= About this task =
Lines to return, exactly: from the line with "tia sáng lập lòe của đóa đèn hoa ấy." to the line with "نقل العفش من الرياض إلى" in the entries below, both included.
(Raw data)
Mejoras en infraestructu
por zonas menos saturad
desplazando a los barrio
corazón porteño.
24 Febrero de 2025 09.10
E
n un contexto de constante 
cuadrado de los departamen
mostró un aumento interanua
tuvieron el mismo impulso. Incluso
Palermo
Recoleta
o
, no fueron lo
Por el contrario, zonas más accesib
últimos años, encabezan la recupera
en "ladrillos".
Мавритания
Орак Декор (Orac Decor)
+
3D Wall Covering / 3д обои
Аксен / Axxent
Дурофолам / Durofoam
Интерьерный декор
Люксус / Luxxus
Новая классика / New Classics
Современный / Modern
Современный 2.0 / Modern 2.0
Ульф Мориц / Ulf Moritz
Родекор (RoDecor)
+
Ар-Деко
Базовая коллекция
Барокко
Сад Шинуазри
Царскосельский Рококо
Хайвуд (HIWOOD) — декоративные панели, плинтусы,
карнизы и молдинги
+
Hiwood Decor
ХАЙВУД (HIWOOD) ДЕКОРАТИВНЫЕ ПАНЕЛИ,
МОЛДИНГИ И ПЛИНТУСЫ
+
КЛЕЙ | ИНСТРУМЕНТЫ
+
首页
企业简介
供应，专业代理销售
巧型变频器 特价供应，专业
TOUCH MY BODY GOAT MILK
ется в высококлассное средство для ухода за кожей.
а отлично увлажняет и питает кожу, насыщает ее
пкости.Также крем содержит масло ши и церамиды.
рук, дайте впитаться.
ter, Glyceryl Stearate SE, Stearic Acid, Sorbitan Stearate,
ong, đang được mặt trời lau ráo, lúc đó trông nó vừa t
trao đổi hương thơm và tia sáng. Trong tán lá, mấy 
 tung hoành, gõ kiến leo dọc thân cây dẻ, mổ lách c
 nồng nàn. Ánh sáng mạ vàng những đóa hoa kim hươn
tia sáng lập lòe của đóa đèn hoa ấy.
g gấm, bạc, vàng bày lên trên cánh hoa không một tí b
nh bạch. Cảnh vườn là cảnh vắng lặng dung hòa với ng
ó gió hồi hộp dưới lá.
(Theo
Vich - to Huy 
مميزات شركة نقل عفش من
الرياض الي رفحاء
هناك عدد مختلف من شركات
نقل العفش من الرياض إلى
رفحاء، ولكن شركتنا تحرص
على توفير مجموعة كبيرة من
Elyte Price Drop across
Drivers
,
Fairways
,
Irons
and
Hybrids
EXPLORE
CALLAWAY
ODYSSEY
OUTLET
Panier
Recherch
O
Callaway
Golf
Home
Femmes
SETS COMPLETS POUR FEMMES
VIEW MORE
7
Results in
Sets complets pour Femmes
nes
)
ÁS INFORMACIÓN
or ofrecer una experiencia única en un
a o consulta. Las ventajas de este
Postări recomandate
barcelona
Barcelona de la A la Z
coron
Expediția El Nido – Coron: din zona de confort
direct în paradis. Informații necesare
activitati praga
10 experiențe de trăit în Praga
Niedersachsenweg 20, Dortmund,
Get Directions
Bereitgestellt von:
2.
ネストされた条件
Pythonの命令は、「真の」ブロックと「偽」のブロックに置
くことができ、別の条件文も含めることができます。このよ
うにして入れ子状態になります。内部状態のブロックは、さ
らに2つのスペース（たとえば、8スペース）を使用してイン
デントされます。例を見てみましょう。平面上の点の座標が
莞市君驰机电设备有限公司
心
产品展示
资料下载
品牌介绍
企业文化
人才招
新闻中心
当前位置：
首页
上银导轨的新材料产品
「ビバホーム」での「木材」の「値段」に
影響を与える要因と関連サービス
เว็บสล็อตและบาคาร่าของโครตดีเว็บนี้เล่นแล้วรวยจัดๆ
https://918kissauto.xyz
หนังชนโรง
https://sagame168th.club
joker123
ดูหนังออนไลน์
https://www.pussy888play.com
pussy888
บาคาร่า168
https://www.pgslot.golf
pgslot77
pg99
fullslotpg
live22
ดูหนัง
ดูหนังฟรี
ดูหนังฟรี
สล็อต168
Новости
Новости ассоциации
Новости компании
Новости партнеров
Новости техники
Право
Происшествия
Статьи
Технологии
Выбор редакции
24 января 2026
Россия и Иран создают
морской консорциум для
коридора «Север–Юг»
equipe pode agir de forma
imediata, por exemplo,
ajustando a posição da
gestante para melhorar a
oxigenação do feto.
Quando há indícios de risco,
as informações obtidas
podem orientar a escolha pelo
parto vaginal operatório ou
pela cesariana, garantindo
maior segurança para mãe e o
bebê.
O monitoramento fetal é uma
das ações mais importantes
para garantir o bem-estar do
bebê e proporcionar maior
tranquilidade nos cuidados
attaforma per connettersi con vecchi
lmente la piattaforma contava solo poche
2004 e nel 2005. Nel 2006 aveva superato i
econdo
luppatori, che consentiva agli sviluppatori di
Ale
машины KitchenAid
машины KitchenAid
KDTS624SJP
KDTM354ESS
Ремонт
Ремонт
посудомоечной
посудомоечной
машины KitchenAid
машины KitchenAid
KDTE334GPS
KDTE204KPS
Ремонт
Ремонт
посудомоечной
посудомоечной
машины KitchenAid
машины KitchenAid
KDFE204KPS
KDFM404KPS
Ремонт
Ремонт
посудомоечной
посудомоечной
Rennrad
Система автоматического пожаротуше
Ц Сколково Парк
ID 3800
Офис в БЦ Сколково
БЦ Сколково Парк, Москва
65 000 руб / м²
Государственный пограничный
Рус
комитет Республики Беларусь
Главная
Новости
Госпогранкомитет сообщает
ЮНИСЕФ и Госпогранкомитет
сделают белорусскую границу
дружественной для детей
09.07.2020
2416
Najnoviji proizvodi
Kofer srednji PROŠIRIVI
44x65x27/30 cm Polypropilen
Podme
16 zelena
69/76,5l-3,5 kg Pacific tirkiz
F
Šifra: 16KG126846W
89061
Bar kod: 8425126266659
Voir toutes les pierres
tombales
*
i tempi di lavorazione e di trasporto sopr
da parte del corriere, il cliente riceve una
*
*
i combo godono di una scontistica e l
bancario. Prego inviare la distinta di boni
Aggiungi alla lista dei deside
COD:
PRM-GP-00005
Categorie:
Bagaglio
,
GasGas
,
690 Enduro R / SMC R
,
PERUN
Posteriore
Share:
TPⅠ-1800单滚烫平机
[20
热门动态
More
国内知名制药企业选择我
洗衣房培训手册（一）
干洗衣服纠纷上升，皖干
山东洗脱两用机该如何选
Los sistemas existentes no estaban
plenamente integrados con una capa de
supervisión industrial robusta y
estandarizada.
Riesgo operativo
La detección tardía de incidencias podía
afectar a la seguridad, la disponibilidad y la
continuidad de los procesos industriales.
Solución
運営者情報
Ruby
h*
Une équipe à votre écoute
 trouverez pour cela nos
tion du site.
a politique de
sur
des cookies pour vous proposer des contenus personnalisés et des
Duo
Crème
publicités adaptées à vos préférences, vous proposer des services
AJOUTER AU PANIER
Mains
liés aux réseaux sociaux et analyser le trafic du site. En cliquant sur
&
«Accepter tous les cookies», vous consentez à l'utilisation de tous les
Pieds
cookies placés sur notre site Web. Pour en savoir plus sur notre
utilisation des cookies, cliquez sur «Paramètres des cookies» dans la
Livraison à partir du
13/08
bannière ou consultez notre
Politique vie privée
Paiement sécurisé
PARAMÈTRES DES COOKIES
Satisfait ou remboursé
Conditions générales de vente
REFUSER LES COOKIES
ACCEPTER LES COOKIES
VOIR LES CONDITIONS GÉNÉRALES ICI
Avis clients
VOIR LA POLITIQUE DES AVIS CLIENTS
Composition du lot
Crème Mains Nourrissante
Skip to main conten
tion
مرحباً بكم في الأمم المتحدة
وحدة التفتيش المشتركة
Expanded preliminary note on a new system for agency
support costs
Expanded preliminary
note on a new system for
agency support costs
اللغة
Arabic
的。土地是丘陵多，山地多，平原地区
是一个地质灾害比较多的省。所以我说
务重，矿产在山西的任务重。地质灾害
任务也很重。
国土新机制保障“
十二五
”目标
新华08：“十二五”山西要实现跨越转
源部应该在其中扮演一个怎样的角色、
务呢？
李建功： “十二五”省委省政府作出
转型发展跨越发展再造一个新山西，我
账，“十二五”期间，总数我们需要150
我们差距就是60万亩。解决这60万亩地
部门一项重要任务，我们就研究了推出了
(End Raw data)
= Answer box =
tia sáng lập lòe của đóa đèn hoa ấy.
g gấm, bạc, vàng bày lên trên cánh hoa không một tí b
nh bạch. Cảnh vườn là cảnh vắng lặng dung hòa với ng
ó gió hồi hộp dưới lá.
(Theo
Vich - to Huy 
مميزات شركة نقل عفش من
الرياض الي رفحاء
هناك عدد مختلف من شركات
نقل العفش من الرياض إلى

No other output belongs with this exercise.